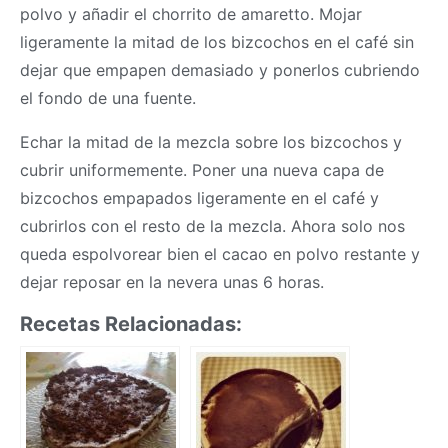
polvo y añadir el chorrito de amaretto. Mojar
ligeramente la mitad de los bizcochos en el café sin
dejar que empapen demasiado y ponerlos cubriendo
el fondo de una fuente.
Echar la mitad de la mezcla sobre los bizcochos y
cubrir uniformemente. Poner una nueva capa de
bizcochos empapados ligeramente en el café y
cubrirlos con el resto de la mezcla. Ahora solo nos
queda espolvorear bien el cacao en polvo restante y
dejar reposar en la nevera unas 6 horas.
Recetas Relacionadas:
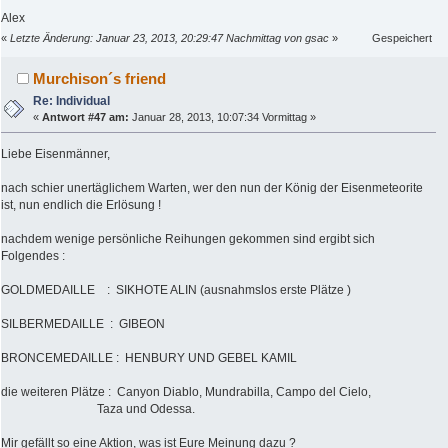
Alex
«
Letzte Änderung: Januar 23, 2013, 20:29:47 Nachmittag von gsac
»
Gespeichert
Murchison´s friend
Re: Individual
«
Antwort #47 am:
Januar 28, 2013, 10:07:34 Vormittag »
Liebe Eisenmänner,
nach schier unertäglichem Warten, wer den nun der König der Eisenmeteorite
ist, nun endlich die Erlösung !
nachdem wenige persönliche Reihungen gekommen sind ergibt sich
Folgendes :
GOLDMEDAILLE : SIKHOTE ALIN (ausnahmslos erste Plätze )
SILBERMEDAILLE : GIBEON
BRONCEMEDAILLE : HENBURY UND GEBEL KAMIL
die weiteren Plätze : Canyon Diablo, Mundrabilla, Campo del Cielo,
Taza und Odessa.
Mir gefällt so eine Aktion, was ist Eure Meinung dazu ?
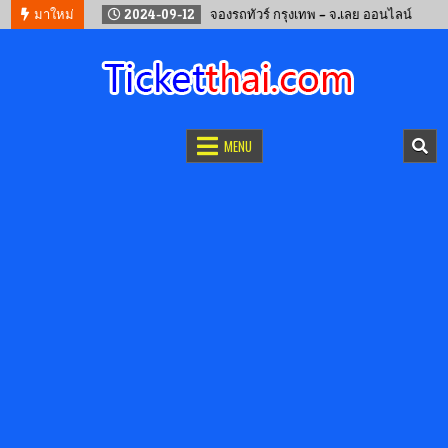
ง 2567
มาใหม่
2024-09-12
จองรถทัวร์ กรุงเทพ – จ.เลย ออนไลน์
จองตั๋วออนไลน์
รถทัวร์ เครื่องบิน เรือเฟอร์รี่ และรถไฟ
MENU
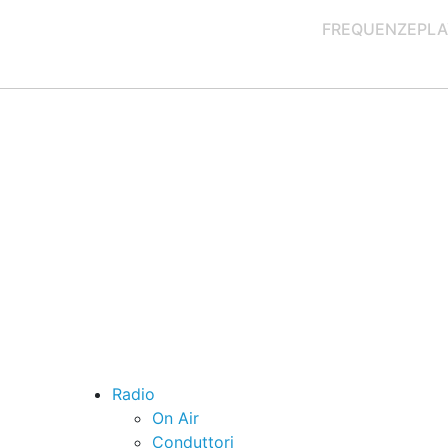
FREQUENZE
PLA
Radio
On Air
Conduttori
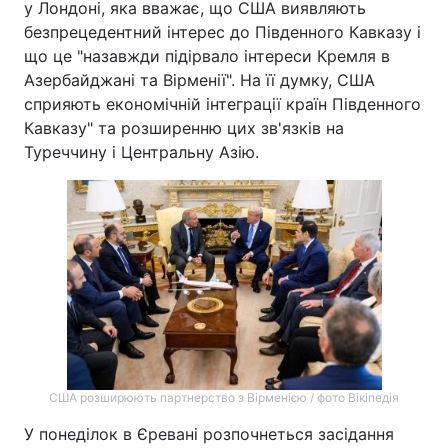
у Лондоні, яка вважає, що США виявляють
безпрецедентний інтерес до Південного Кавказу і
Тема оформлення
що це "назавжди підірвало інтереси Кремля в
Азербайджані та Вірменії". На її думку, США
сприяють економічній інтеграції країн Південного
Кавказу" та розширенню цих зв'язків на
Туреччину і Центральну Азію.
США розширюють партнерство з Вірменією / фото Вікіпедія
У понеділок в Єревані розпочнеться засідання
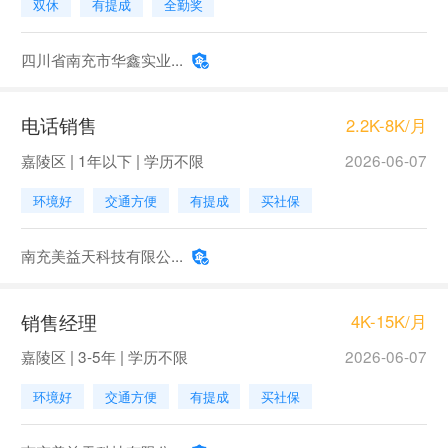
双休
有提成
全勤奖
四川省南充市华鑫实业...
电话销售
2.2K-8K/月
嘉陵区 | 1年以下 | 学历不限
2026-06-07
环境好
交通方便
有提成
买社保
南充美益天科技有限公...
销售经理
4K-15K/月
嘉陵区 | 3-5年 | 学历不限
2026-06-07
环境好
交通方便
有提成
买社保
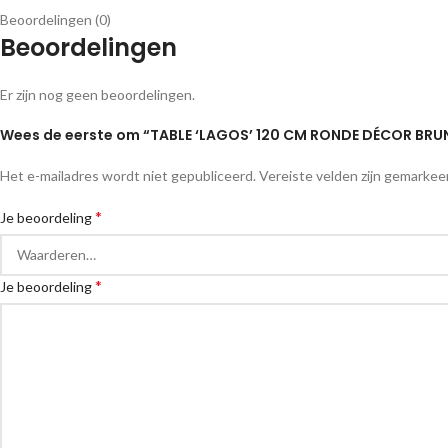
Beoordelingen (0)
Beoordelingen
Er zijn nog geen beoordelingen.
Wees de eerste om “TABLE ‘LAGOS’ 120 CM RONDE DÉCOR BRU
Het e-mailadres wordt niet gepubliceerd.
Vereiste velden zijn gemarke
*
Je beoordeling
*
Je beoordeling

====================

Work to complete: Set down the whole listing exactly as given, except for the pictures.

Solution for this problem:
polvo y añadir el chorrito de amaretto. Mojar
ligeramente la mitad de los bizcochos en el café sin
dejar que empapen demasiado y ponerlos cubriendo
el fondo de una fuente.
Echar la mitad de la mezcla sobre los bizcochos y
cubrir uniformemente. Poner una nueva capa de
bizcochos empapados ligeramente en el café y
cubrirlos con el resto de la mezcla. Ahora solo nos
queda espolvorear bien el cacao en polvo restante y
dejar reposar en la nevera unas 6 horas.
Recetas Relacionadas:
Alex
«
Letzte Änderung: Januar 23, 2013, 20:29:47 Nachmittag von gsac
»
Gespeichert
Murchison´s friend
Re: Individual
«
Antwort #47 am:
Januar 28, 2013, 10:07:34 Vormittag »
Liebe Eisenmänner,
nach schier unertäglichem Warten, wer den nun der König der Eisenmeteorite
ist, nun endlich die Erlösung !
nachdem wenige persönliche Reihungen gekommen sind ergibt sich
Folgendes :
GOLDMEDAILLE : SIKHOTE ALIN (ausnahmslos erste Plätze )
SILBERMEDAILLE : GIBEON
BRONCEMEDAILLE : HENBURY UND GEBEL KAMIL
die weiteren Plätze : Canyon Diablo, Mundrabilla, Campo del Cielo,
Taza und Odessa.
Mir gefällt so eine Aktion, was ist Eure Meinung dazu ?
ง 2567
มาใหม่
2024-09-12
จองรถทัวร์ กรุงเทพ – จ.เลย ออนไลน์
จองตั๋วออนไลน์
รถทัวร์ เครื่องบิน เรือเฟอร์รี่ และรถไฟ
MENU
FREQUENZE
PLA
Radio
On Air
Conduttori
у Лондоні, яка вважає, що США виявляють
безпрецедентний інтерес до Південного Кавказу і
Тема оформлення
що це "назавжди підірвало інтереси Кремля в
Азербайджані та Вірменії". На її думку, США
сприяють економічній інтеграції країн Південного
Кавказу" та розширенню цих зв'язків на
Туреччину і Центральну Азію.
США розширюють партнерство з Вірменією / фото Вікіпедія
У понеділок в Єревані розпочнеться засідання
双休
有提成
全勤奖
四川省南充市华鑫实业...
电话销售
2.2K-8K/月
嘉陵区 | 1年以下 | 学历不限
2026-06-07
环境好
交通方便
有提成
买社保
南充美益天科技有限公...
销售经理
4K-15K/月
嘉陵区 | 3-5年 | 学历不限
2026-06-07
环境好
交通方便
有提成
买社保
Beoordelingen (0)
Beoordelingen
Er zijn nog geen beoordelingen.
Wees de eerste om “TABLE ‘LAGOS’ 120 CM RONDE DÉCOR BRU
Het e-mailadres wordt niet gepubliceerd.
Vereiste velden zijn gemarke
*
Je beoordeling
*
Je beoordeling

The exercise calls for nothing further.